[Page layout parsing data]
——————————

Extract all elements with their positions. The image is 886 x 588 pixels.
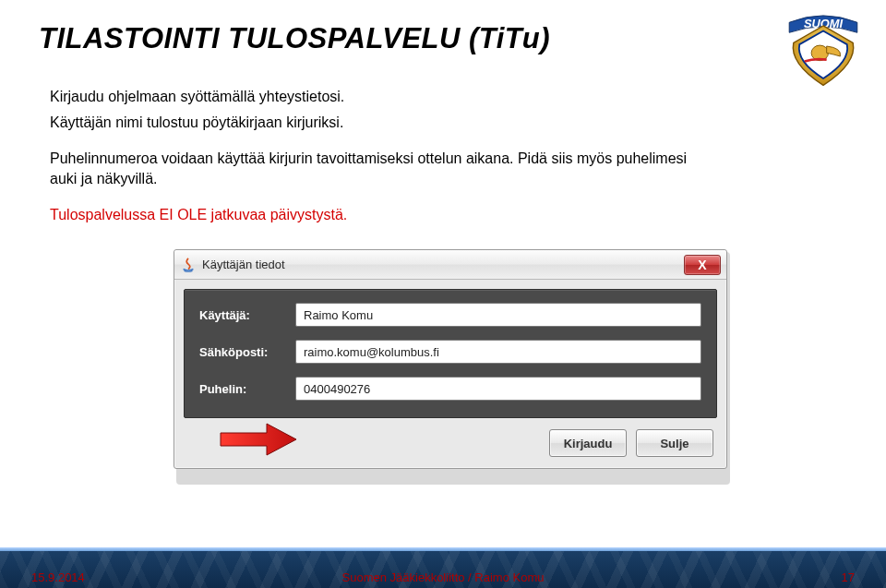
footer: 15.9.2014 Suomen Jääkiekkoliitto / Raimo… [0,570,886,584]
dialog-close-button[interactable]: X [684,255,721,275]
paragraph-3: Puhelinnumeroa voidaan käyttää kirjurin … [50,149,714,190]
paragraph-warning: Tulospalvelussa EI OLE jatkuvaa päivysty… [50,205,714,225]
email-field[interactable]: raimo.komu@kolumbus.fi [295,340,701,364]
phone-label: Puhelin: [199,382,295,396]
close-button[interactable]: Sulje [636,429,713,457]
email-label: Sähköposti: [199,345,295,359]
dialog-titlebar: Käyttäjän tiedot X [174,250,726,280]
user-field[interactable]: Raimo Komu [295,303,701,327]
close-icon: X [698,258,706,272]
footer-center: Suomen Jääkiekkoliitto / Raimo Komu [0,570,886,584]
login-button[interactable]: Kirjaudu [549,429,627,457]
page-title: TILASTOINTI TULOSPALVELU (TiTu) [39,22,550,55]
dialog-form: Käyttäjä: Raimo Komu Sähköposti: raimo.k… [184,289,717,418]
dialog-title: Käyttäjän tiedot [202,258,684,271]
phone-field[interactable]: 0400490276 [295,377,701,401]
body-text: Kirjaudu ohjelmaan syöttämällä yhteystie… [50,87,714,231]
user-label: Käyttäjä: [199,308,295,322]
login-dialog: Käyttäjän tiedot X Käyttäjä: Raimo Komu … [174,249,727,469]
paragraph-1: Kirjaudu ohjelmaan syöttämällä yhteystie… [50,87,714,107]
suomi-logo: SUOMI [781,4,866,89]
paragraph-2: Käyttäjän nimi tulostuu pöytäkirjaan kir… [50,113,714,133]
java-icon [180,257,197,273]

——————————

Reproduce every record above exactly as given, excluding pictures from the result.

== Response below ==
Extract all elements with their positions. The image is 886 x 588 pixels.
footer: 15.9.2014 Suomen Jääkiekkoliitto / Raimo… [0,570,886,584]
dialog-close-button[interactable]: X [684,255,721,275]
paragraph-3: Puhelinnumeroa voidaan käyttää kirjurin … [50,149,714,190]
paragraph-warning: Tulospalvelussa EI OLE jatkuvaa päivysty… [50,205,714,225]
email-field[interactable]: raimo.komu@kolumbus.fi [295,340,701,364]
phone-label: Puhelin: [199,382,295,396]
close-button[interactable]: Sulje [636,429,713,457]
email-label: Sähköposti: [199,345,295,359]
dialog-titlebar: Käyttäjän tiedot X [174,250,726,280]
user-field[interactable]: Raimo Komu [295,303,701,327]
close-icon: X [698,258,706,272]
footer-center: Suomen Jääkiekkoliitto / Raimo Komu [0,570,886,584]
login-button[interactable]: Kirjaudu [549,429,627,457]
page-title: TILASTOINTI TULOSPALVELU (TiTu) [39,22,550,55]
dialog-form: Käyttäjä: Raimo Komu Sähköposti: raimo.k… [184,289,717,418]
dialog-title: Käyttäjän tiedot [202,258,684,271]
phone-field[interactable]: 0400490276 [295,377,701,401]
body-text: Kirjaudu ohjelmaan syöttämällä yhteystie… [50,87,714,231]
user-label: Käyttäjä: [199,308,295,322]
login-dialog: Käyttäjän tiedot X Käyttäjä: Raimo Komu … [174,249,727,469]
paragraph-1: Kirjaudu ohjelmaan syöttämällä yhteystie… [50,87,714,107]
suomi-logo: SUOMI [781,4,866,89]
paragraph-2: Käyttäjän nimi tulostuu pöytäkirjaan kir… [50,113,714,133]
java-icon [180,257,197,273]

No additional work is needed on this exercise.